How What Came Before Came to Be
What Came Before was conceived as a comedy with lots of broad humor and exaggerated characters, but as I began to work, I realized I needed to write about something I cared about, that there had to be a reason beyond car chases for a piece of writing to exist. I rethought the whole thing, asking myself, what would be interesting to me, important for me to say. Stories--good stories--had to be about something that mattered, either to me and/or to others.In the beginning, Abbie's missing half-sister was white, like Abbie and like me, and I kept running up against my own question, "so what?" “Where’s the tension?” I reached into my own life, my own experiences, my own childhood.
I grew up in California,
but my mom came from a little town in Louisiana and my dad from Iowa. Since my dad was a teacher, we climbed into our
old Pontiac as soon as school was out and headed east to corn country, then down to Terrebonne parish. That’s where
I ran smack dab into Jim Crow laws.
I loved going to the
grocery store with my grandpa. He was a sunburned
Santa Claus who smelled of figs and cigars, filling our cart with rolls and rolls
of toilet paper, paper towels, cans of tomato sauce and bottles of soda pop. I liked to hold onto the front and ride while
he pushed through the aisle. Then at some point when I was four or five – I don’t
really remember exactly when – he let me go in search of a drink of water by
myself.
I stood in front of two
water fountains instead of one wondering which one I wanted. I’d never had a
choice like this before. Not in California.
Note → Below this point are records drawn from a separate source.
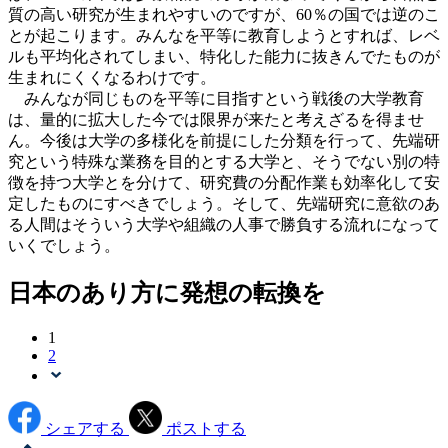
質の高い研究が生まれやすいのですが、60％の国では逆のこ
とが起こります。みんなを平等に教育しようとすれば、レベ
ルも平均化されてしまい、特化した能力に抜きんでたものが
生まれにくくなるわけです。
みんなが同じものを平等に目指すという戦後の大学教育
は、量的に拡大した今では限界が来たと考えざるを得ませ
ん。今後は大学の多様化を前提にした分類を行って、先端研
究という特殊な業務を目的とする大学と、そうでない別の特
徴を持つ大学とを分けて、研究費の分配作業も効率化して安
定したものにすべきでしょう。そして、先端研究に意欲のあ
る人間はそういう大学や組織の人事で勝負する流れになって
いくでしょう。
日本のあり方に発想の転換を
1
2
シェアする
ポストする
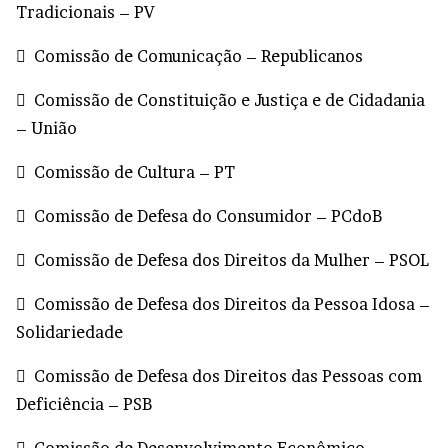
Tradicionais – PV
 Comissão de Comunicação – Republicanos
 Comissão de Constituição e Justiça e de Cidadania
– União
 Comissão de Cultura – PT
 Comissão de Defesa do Consumidor – PCdoB
 Comissão de Defesa dos Direitos da Mulher – PSOL
 Comissão de Defesa dos Direitos da Pessoa Idosa –
Solidariedade
 Comissão de Defesa dos Direitos das Pessoas com
Deficiência – PSB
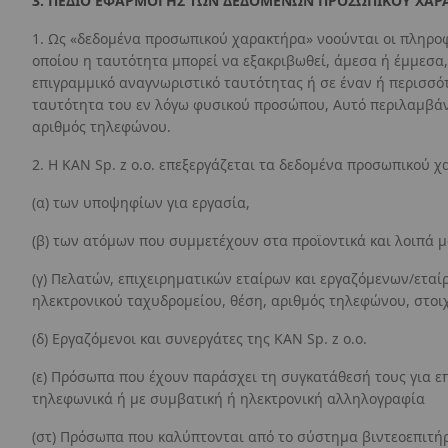
3. ΠΕΔΙΟ ΕΦΑΡΜΟΓΗΣ ΤΩΝ ΔΕΔΟΜΕΝΩΝ ΠΡΟΣΩΠΙΚΟΥ ΧΑΡΑ
1. Ως «δεδομένα προσωπικού χαρακτήρα» νοούνται οι πληρο
οποίου η ταυτότητα μπορεί να εξακριβωθεί, άμεσα ή έμμεσα,
επιγραμμικό αναγνωριστικό ταυτότητας ή σε έναν ή περισσότ
ταυτότητα του εν λόγω φυσικού προσώπου, Αυτό περιλαμβάνε
αριθμός τηλεφώνου.
2. Η KAN Sp. z o.o. επεξεργάζεται τα δεδομένα προσωπικού χ
(α) των υποψηφίων για εργασία,
(β) των ατόμων που συμμετέχουν στα προϊοντικά και λοιπά μ
(γ) Πελατών, επιχειρηματικών εταίρων και εργαζόμενων/ετ
ηλεκτρονικού ταχυδρομείου, θέση, αριθμός τηλεφώνου, στοι
(δ) Εργαζόμενοι και συνεργάτες της KAN Sp. z o.o.
(ε) Πρόσωπα που έχουν παράσχει τη συγκατάθεσή τους για ε
τηλεφωνικά ή με συμβατική ή ηλεκτρονική αλληλογραφία
(στ) Πρόσωπα που καλύπτονται από το σύστημα βιντεοεπιτήρη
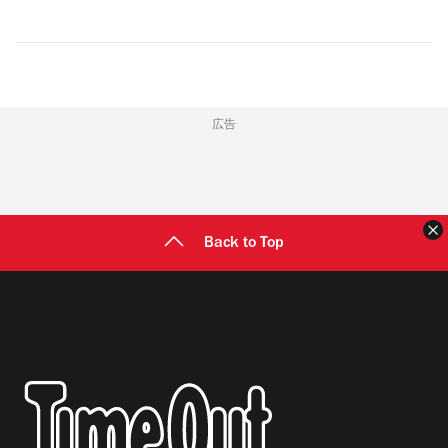
広告
Back to Top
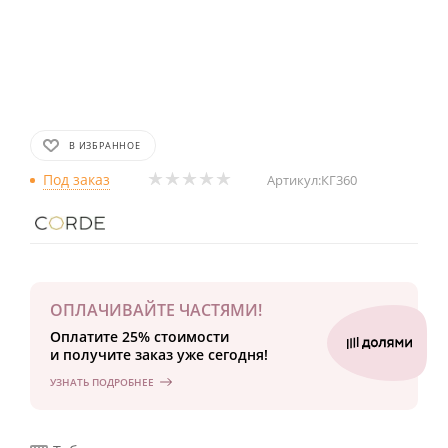
В ИЗБРАННОЕ
Под заказ
Артикул:
КГ360
ОПЛАЧИВАЙТЕ ЧАСТЯМИ!
Оплатите 25% стоимости
и получите заказ уже сегодня!
УЗНАТЬ ПОДРОБНЕЕ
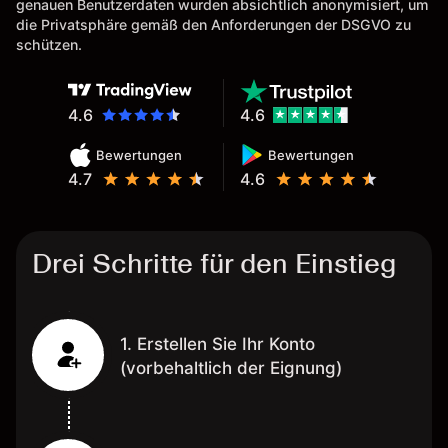
genauen Benutzerdaten wurden absichtlich anonymisiert, um
Eine Diagrammfunktion wie es
die Privatsphäre gemäß den Anforderungen der DSGVO zu
bei Naga ist wäre
schützen.
wünschenswert.
4.6
4.6
Bewertungen
Bewertungen
4.7
4.6
Drei Schritte für den Einstieg
1. Erstellen Sie Ihr Konto
(vorbehaltlich der Eignung)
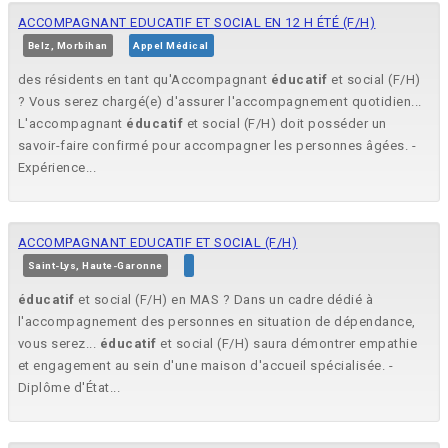
ACCOMPAGNANT EDUCATIF ET SOCIAL EN 12 H ÉTÉ (F/H)
Belz, Morbihan
Appel Médical
des résidents en tant qu'Accompagnant
éducatif
et social (F/H)
? Vous serez chargé(e) d'assurer l'accompagnement quotidien...
L'accompagnant
éducatif
et social (F/H) doit posséder un
savoir-faire confirmé pour accompagner les personnes âgées. -
Expérience...
ACCOMPAGNANT EDUCATIF ET SOCIAL (F/H)
Saint-Lys, Haute-Garonne
éducatif
et social (F/H) en MAS ? Dans un cadre dédié à
l'accompagnement des personnes en situation de dépendance,
vous serez...
éducatif
et social (F/H) saura démontrer empathie
et engagement au sein d'une maison d'accueil spécialisée. -
Diplôme d'État...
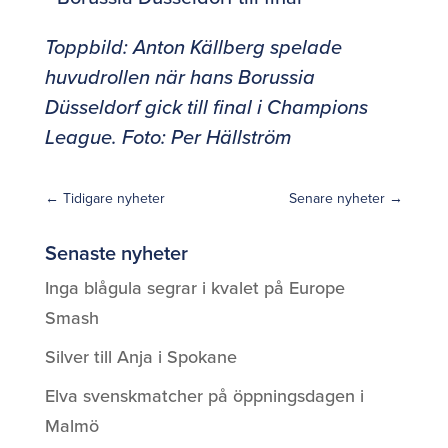
Toppbild: Anton Källberg spelade
huvudrollen när hans Borussia
Düsseldorf gick till final i Champions
League. Foto: Per Hällström
←
Tidigare nyheter
Senare nyheter
→
Senaste nyheter
Inga blågula segrar i kvalet på Europe
Smash
Silver till Anja i Spokane
Elva svenskmatcher på öppningsdagen i
Malmö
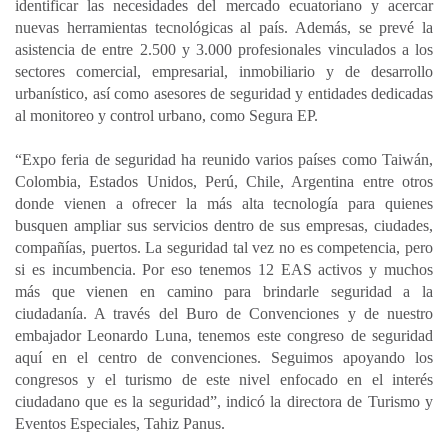
identificar las necesidades del mercado ecuatoriano y acercar
nuevas herramientas tecnológicas al país. Además, se prevé la
asistencia de entre 2.500 y 3.000 profesionales vinculados a los
sectores comercial, empresarial, inmobiliario y de desarrollo
urbanístico, así como asesores de seguridad y entidades dedicadas
al monitoreo y control urbano, como Segura EP.
“Expo feria de seguridad ha reunido varios países como Taiwán,
Colombia, Estados Unidos, Perú, Chile, Argentina entre otros
donde vienen a ofrecer la más alta tecnología para quienes
busquen ampliar sus servicios dentro de sus empresas, ciudades,
compañías, puertos. La seguridad tal vez no es competencia, pero
si es incumbencia. Por eso tenemos 12 EAS activos y muchos
más que vienen en camino para brindarle seguridad a la
ciudadanía. A través del Buro de Convenciones y de nuestro
embajador Leonardo Luna, tenemos este congreso de seguridad
aquí en el centro de convenciones. Seguimos apoyando los
congresos y el turismo de este nivel enfocado en el interés
ciudadano que es la seguridad”, indicó la directora de Turismo y
Eventos Especiales, Tahiz Panus.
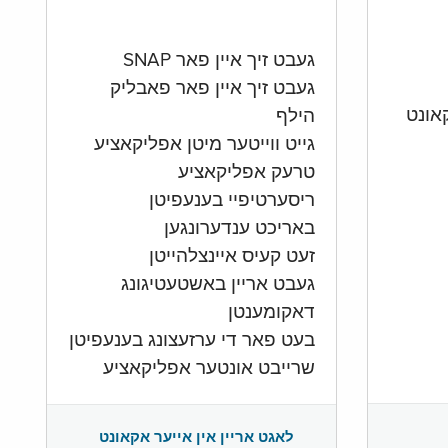
געבט זיך איין פאר SNAP
געבט זיך איין פאר פאבליק
הילף
גייט ווייטער מיטן אפליקאציע
טרעק אפליקאציע
ריסערטיפיי בענעפיטן
באריכט ענדערונגען
זעט קעיס איינצלהייטן
געבט אריין באשטעטיגונג
דאקומענטן
בעט פאר די ערזעצונג בענעפיטן
שרייבט אונטער אפליקאציע
לאגט אריין אין אייער אקאונט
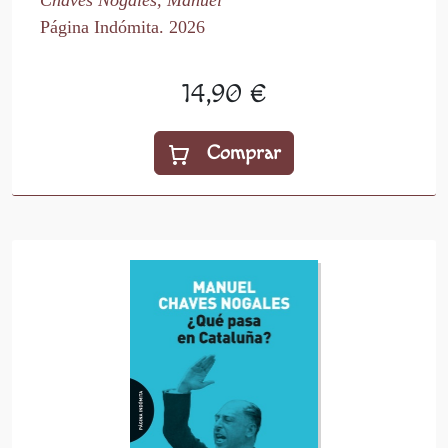
Chaves Nogales, Manuel
Página Indómita. 2026
14,90 €
Comprar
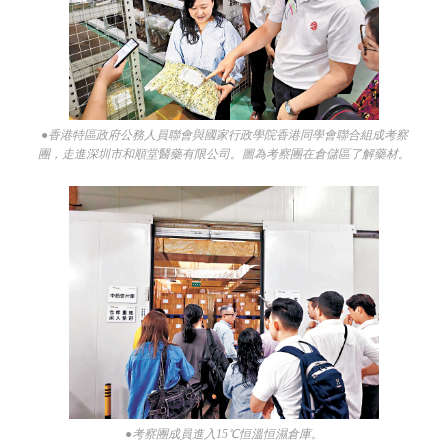
●香港特區政府公務人員聯會與國家行政學院香港同學會聯合組成考察
團，走進深圳市和順堂醫藥有限公司。圖為考察團在倉儲區了解藥材。
●考察團成員進入15℃恒溫恒濕倉庫。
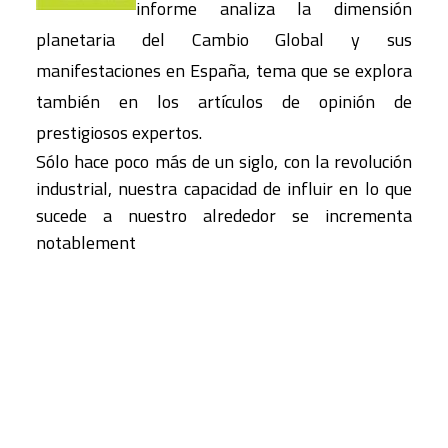
informe analiza la dimensión
planetaria del Cambio Global y sus
manifestaciones en España, tema que se explora
también en los artículos de opinión de
prestigiosos expertos.
Sólo hace poco más de un siglo, con la revolución
industrial, nuestra capacidad de influir en lo que
sucede a nuestro alrededor se incrementa
notablement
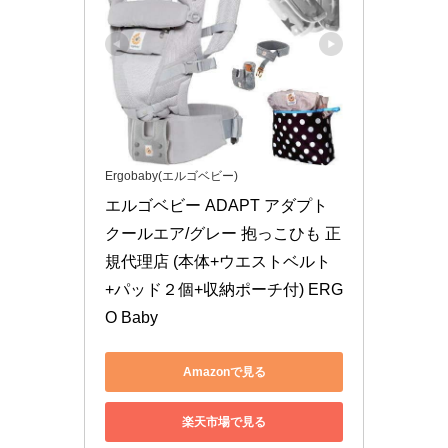
Ergobaby(エルゴベビー)
エルゴベビー ADAPT アダプト 
クールエア/グレー 抱っこひも 正
規代理店 (本体+ウエストベルト
+パッド２個+収納ポーチ付) ERG
O Baby
Amazonで見る
楽天市場で見る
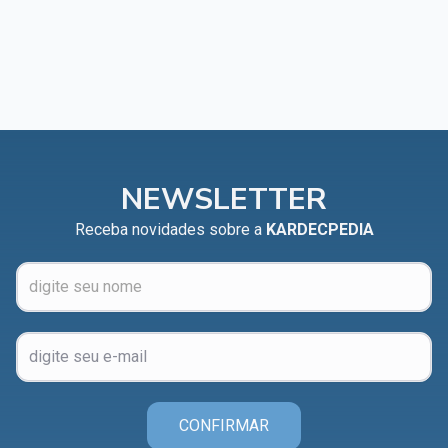
NEWSLETTER
Receba novidades sobre a
KARDECPEDIA
CONFIRMAR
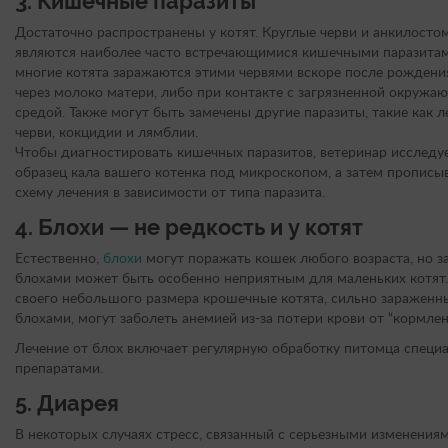
3.
Кишечные паразиты
Достаточно распространены у котят. Круглые черви и анкилосто
являются наиболее часто встречающимися кишечными паразита
многие котята заражаются этими червями вскоре после рождени
через молоко матери, либо при контакте с загрязненной окружа
средой. Также могут быть замечены другие паразиты, такие как 
черви, кокцидии и лямблии.
Чтобы диагностировать кишечных паразитов, ветеринар исследу
образец кала вашего котенка под микроскопом, а затем прописы
схему лечения в зависимости от типа паразита.
4.
Блохи — не редкость и у котят
Естественно,
блохи
могут поражать кошек любого возраста, но з
блохами может быть особенно неприятным для маленьких котят.
своего небольшого размера крошечные котята, сильно зараженн
блохами, могут заболеть анемией из-за потери крови от “кормлен
Лечение от блох включает регулярную обработку питомца спец
препаратами.
5. Диарея
В некоторых случаях стресс, связанный с серьезными изменениям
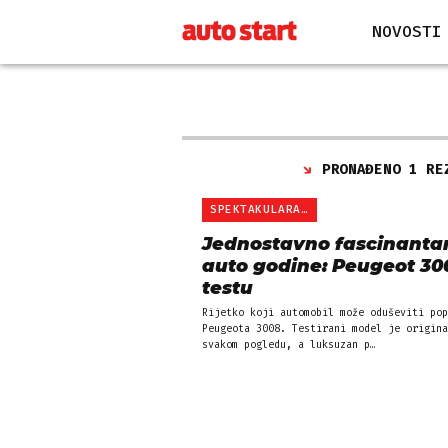
NOVOSTI
PRONAĐENO 1 RE
SPEKTAKULARAN IZGLED
Jednostavno fascinanta
auto godine: Peugeot 30
testu
Rijetko koji automobil može oduševiti pop
Peugeota 3008. Testirani model je origina
svakom pogledu, a luksuzan p…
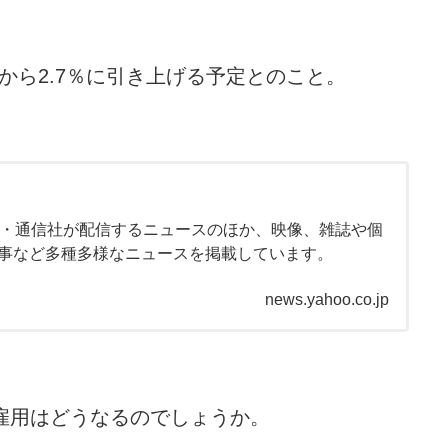
から2.7％に引き上げる予定とのこと。
新聞・通信社が配信するニュースのほか、映像、雑誌や個
事など多種多様なニュースを掲載しています。
news.yahoo.co.jp
雇用はどうなるのでしょうか。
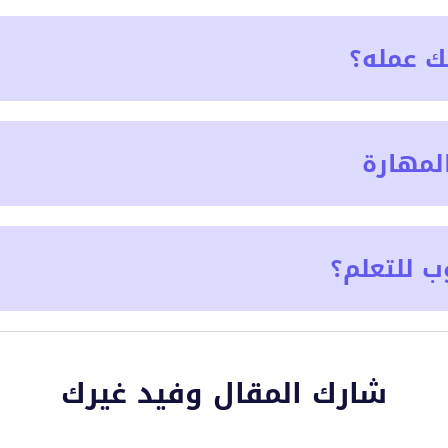
ك عمله؟
لمهارة
ب للتعلم؟
شارك المقال وفيد غيرك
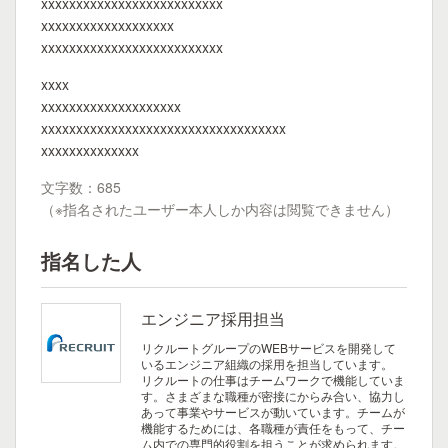
xxxxxxxxxxxxxxxxxxxxxxxxxx
xxxxxxxxxxxxxxxxxxx
xxxxxxxxxxxxxxxxxxxxxxxxxx
xxxx
xxxxxxxxxxxxxxxxxxxx
xxxxxxxxxxxxxxxxxxxxxxxxxxxxxxxxxxx
xxxxxxxxxxxxxx
文字数：685
（※指名されたユーザー本人しか内容は閲覧できません）
指名した人
エンジニア採用担当
リクルートグループのWEBサービスを開発して
いるエンジニア組織の採用を担当しています。
リクルートの仕事はチームワークで機能していま
す。さまざまな職種が密接にからみ合い、協力し
あって事業やサービスが動いています。チームが
機能するためには、各職種が責任をもって、チー
ム内での専門的役割を担うことが求められます。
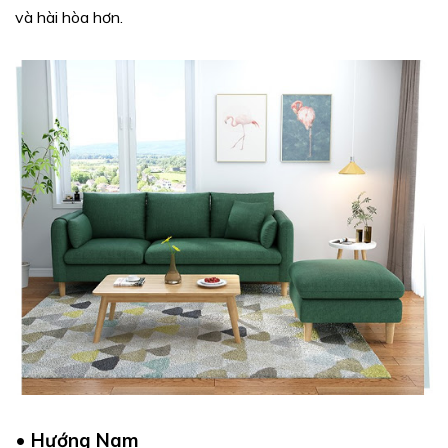
và hài hòa hơn.
•
Hướng Nam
One was labeled “white” and
one was labeled “colored.” What would
most little kids chose? I chose “colored,” of course, because to my mind that
meant the water would come out like a rainbow: red, orange, yellow, green, blue,
purple. When it didn’t, I was disappointed. I tried the white one. The two
sprays of water were exactly the same. I
was confused and angry.
I ran back to my grandpa. He
said one was for white people, the other was for "colored" people. When I asked
why, he just shrugged. I don’t remember for sure, but I think it was my father
who explained it to me, that this kind of thing existed in the world.
And I wish I could say I
knew instinctively at that young age the wrongness of it, but I didn’t. It’s
something I have learned as I’ve grown into myself, through reading, through
the experiences of the growing up in the fifties and sixties, through watching the news filled with civil rights marches, the Watts riots, and assassinations (MLK, Medgar Evers, Malcom X), how human beings tend
to exist in a real world. “What Came Before” springs from a desire to show that
people are more alike than different and that our differences enrich us.